BRIEF:
Top to bottom, give the entries again exactly as written.

EXERCISE INPUT:
* * * * *
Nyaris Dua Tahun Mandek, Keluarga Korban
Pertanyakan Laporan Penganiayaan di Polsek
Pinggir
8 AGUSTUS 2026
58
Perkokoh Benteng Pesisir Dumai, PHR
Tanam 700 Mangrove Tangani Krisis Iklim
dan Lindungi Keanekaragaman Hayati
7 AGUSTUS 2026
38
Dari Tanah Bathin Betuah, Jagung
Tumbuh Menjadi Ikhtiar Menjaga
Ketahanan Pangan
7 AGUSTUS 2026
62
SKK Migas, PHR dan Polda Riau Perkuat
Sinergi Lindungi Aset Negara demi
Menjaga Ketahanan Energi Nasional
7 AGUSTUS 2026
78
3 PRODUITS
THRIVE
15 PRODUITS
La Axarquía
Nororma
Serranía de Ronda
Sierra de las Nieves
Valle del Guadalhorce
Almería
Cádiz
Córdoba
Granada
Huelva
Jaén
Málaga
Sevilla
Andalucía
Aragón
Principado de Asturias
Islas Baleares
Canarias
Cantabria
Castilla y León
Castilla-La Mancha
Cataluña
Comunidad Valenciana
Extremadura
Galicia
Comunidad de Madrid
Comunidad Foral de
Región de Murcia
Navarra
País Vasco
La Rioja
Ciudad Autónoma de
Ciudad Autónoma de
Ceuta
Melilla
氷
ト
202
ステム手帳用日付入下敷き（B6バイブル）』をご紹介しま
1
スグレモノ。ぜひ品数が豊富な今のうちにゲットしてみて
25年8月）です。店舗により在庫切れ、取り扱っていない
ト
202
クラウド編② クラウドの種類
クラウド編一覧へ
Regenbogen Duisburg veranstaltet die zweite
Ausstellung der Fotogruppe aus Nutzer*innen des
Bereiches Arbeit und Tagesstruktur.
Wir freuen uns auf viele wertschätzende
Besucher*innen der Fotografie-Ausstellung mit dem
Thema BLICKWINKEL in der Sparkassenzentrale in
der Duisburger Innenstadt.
* * * * *
OUTPUT FOR THIS TASK:
Nyaris Dua Tahun Mandek, Keluarga Korban
Pertanyakan Laporan Penganiayaan di Polsek
Pinggir
8 AGUSTUS 2026
58
Perkokoh Benteng Pesisir Dumai, PHR
Tanam 700 Mangrove Tangani Krisis Iklim
dan Lindungi Keanekaragaman Hayati
7 AGUSTUS 2026
38
Dari Tanah Bathin Betuah, Jagung
Tumbuh Menjadi Ikhtiar Menjaga
Ketahanan Pangan
7 AGUSTUS 2026
62
SKK Migas, PHR dan Polda Riau Perkuat
Sinergi Lindungi Aset Negara demi
Menjaga Ketahanan Energi Nasional
7 AGUSTUS 2026
78
3 PRODUITS
THRIVE
15 PRODUITS
La Axarquía
Nororma
Serranía de Ronda
Sierra de las Nieves
Valle del Guadalhorce
Almería
Cádiz
Córdoba
Granada
Huelva
Jaén
Málaga
Sevilla
Andalucía
Aragón
Principado de Asturias
Islas Baleares
Canarias
Cantabria
Castilla y León
Castilla-La Mancha
Cataluña
Comunidad Valenciana
Extremadura
Galicia
Comunidad de Madrid
Comunidad Foral de
Región de Murcia
Navarra
País Vasco
La Rioja
Ciudad Autónoma de
Ciudad Autónoma de
Ceuta
Melilla
氷
ト
202
ステム手帳用日付入下敷き（B6バイブル）』をご紹介しま
1
スグレモノ。ぜひ品数が豊富な今のうちにゲットしてみて
25年8月）です。店舗により在庫切れ、取り扱っていない
ト
202
クラウド編② クラウドの種類
クラウド編一覧へ
Regenbogen Duisburg veranstaltet die zweite
Ausstellung der Fotogruppe aus Nutzer*innen des
Bereiches Arbeit und Tagesstruktur.
Wir freuen uns auf viele wertschätzende
Besucher*innen der Fotografie-Ausstellung mit dem
Thema BLICKWINKEL in der Sparkassenzentrale in
der Duisburger Innenstadt.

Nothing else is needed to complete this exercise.